**Exercise goal**
Output the lines of the records from the one containing "dona treballadora." through the last, both ends included. Leave pictures out.

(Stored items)
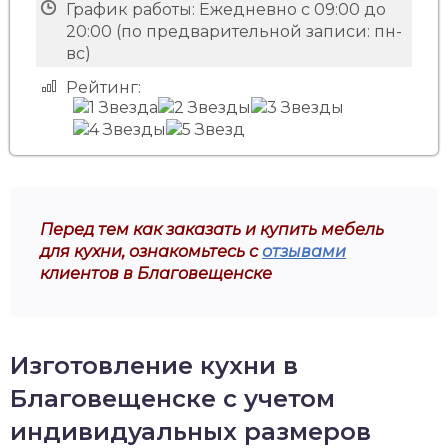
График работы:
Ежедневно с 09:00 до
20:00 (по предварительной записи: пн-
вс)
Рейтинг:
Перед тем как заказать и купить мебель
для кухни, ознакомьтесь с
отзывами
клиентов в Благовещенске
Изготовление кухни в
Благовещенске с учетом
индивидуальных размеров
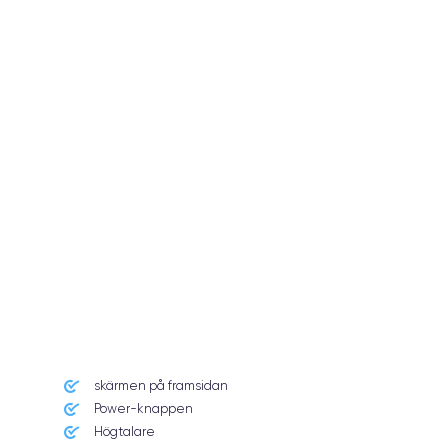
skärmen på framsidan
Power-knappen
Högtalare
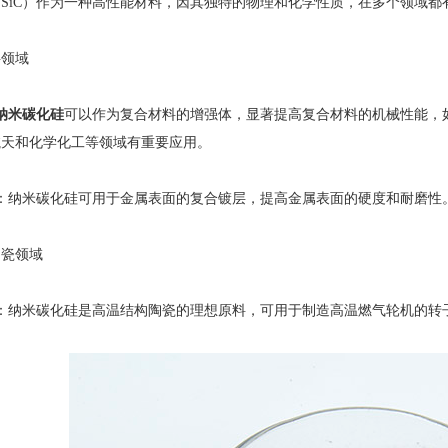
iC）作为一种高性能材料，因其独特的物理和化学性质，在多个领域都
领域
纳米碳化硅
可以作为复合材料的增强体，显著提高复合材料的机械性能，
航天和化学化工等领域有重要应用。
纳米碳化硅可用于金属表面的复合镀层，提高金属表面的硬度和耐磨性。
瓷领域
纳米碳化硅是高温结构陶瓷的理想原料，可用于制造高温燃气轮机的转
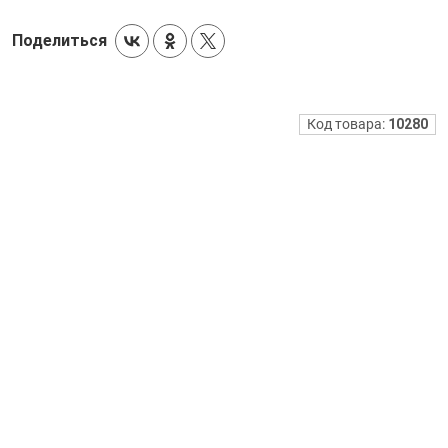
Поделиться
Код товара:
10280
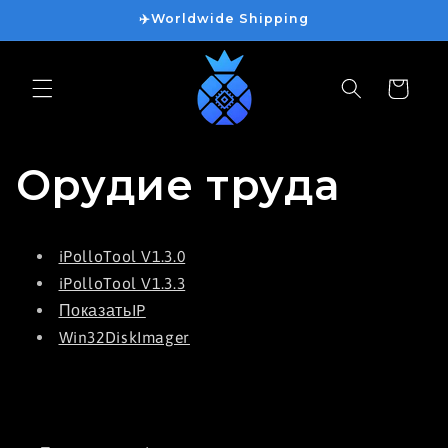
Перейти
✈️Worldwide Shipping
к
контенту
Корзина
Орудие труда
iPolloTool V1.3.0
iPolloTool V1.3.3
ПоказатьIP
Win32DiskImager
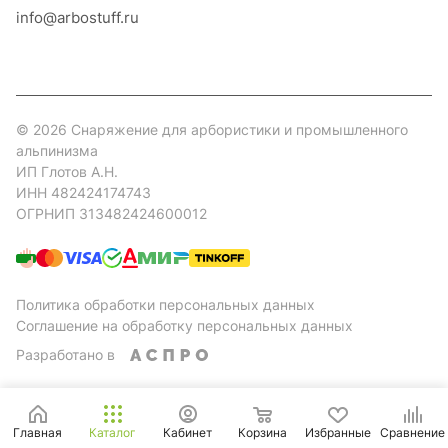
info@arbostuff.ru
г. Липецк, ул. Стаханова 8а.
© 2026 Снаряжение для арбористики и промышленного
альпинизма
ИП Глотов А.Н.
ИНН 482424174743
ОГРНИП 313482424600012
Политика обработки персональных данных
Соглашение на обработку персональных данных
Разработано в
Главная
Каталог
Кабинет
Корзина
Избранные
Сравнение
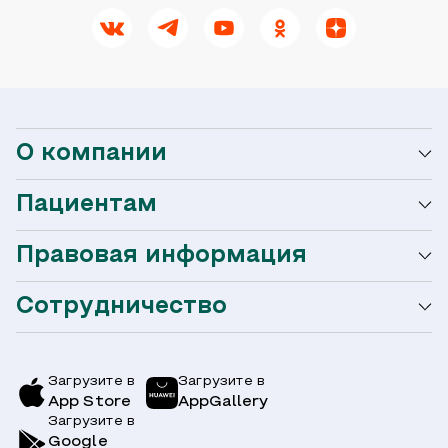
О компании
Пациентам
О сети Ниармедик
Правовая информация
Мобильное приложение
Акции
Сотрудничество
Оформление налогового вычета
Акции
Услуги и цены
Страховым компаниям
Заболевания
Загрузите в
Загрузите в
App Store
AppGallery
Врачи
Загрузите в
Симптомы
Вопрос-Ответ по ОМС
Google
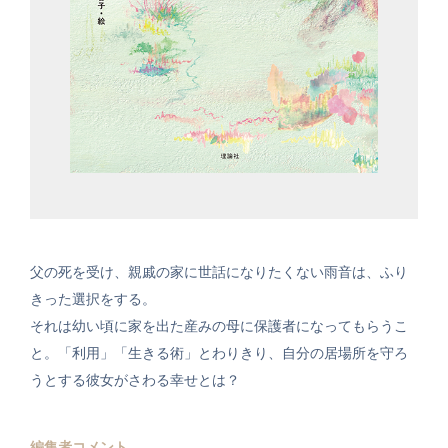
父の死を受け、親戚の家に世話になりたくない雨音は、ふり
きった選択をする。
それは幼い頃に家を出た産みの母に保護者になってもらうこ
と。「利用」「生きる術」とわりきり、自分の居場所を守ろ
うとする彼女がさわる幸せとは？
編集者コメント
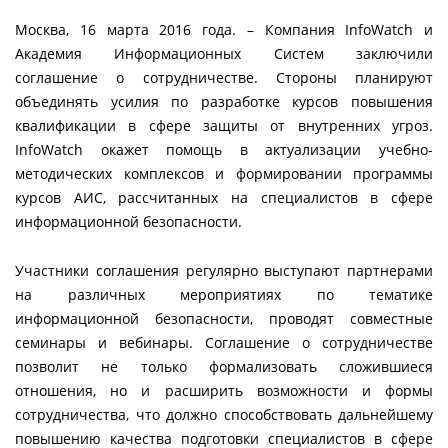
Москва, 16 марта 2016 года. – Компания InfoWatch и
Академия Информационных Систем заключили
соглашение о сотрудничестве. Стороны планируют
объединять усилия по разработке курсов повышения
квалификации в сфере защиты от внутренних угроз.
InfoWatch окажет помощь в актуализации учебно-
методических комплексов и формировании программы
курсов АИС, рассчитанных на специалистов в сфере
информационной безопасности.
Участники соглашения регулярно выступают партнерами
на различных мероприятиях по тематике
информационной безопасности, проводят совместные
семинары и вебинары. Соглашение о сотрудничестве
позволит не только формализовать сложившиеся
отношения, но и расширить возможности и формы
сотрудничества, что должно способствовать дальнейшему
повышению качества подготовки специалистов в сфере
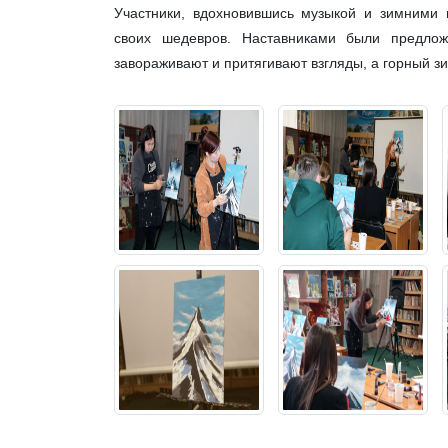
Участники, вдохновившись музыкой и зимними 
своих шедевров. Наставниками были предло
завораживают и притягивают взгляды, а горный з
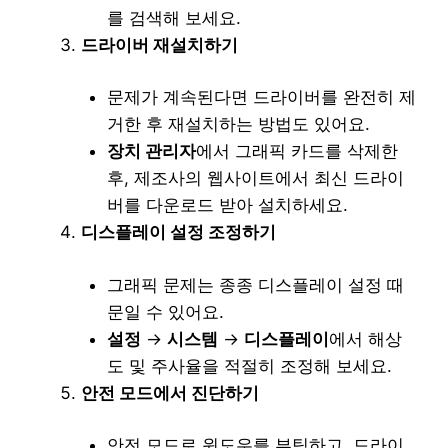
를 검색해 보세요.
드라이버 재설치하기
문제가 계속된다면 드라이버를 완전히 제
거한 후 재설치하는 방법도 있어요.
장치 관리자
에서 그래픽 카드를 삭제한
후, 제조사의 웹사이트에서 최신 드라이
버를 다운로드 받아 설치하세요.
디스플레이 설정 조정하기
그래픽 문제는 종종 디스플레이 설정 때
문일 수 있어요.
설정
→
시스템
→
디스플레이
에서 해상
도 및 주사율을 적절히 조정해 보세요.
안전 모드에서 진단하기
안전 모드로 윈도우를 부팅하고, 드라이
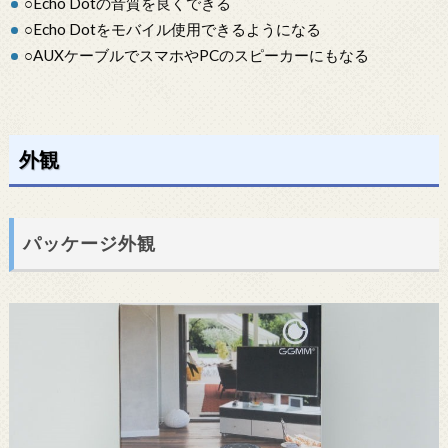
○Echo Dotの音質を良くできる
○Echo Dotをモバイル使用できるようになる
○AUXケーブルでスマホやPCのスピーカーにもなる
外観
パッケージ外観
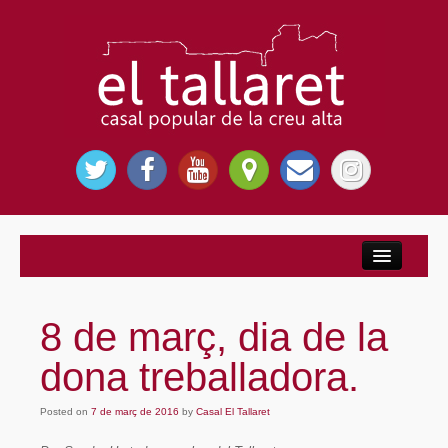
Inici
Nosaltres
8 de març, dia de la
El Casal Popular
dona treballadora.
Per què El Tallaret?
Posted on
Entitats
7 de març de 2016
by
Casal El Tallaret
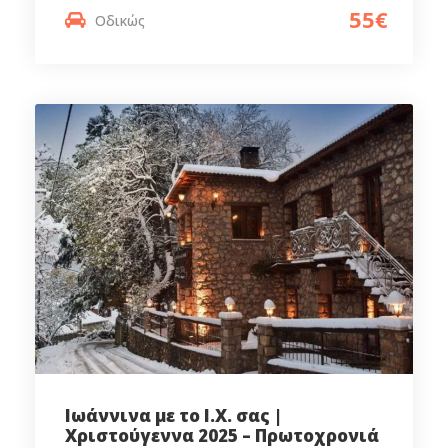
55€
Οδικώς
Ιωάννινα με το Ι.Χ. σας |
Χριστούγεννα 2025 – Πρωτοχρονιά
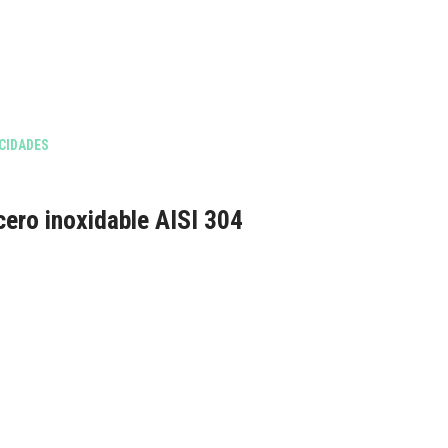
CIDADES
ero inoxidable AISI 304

**Problem solution**
dona treballadora.
Per què El Tallaret?
Posted on
Entitats
7 de març de 2016
by
Casal El Tallaret
55€
Οδικώς
Ιωάννινα με το Ι.Χ. σας |
Χριστούγεννα 2025 – Πρωτοχρονιά
CIDADES
ero inoxidable AISI 304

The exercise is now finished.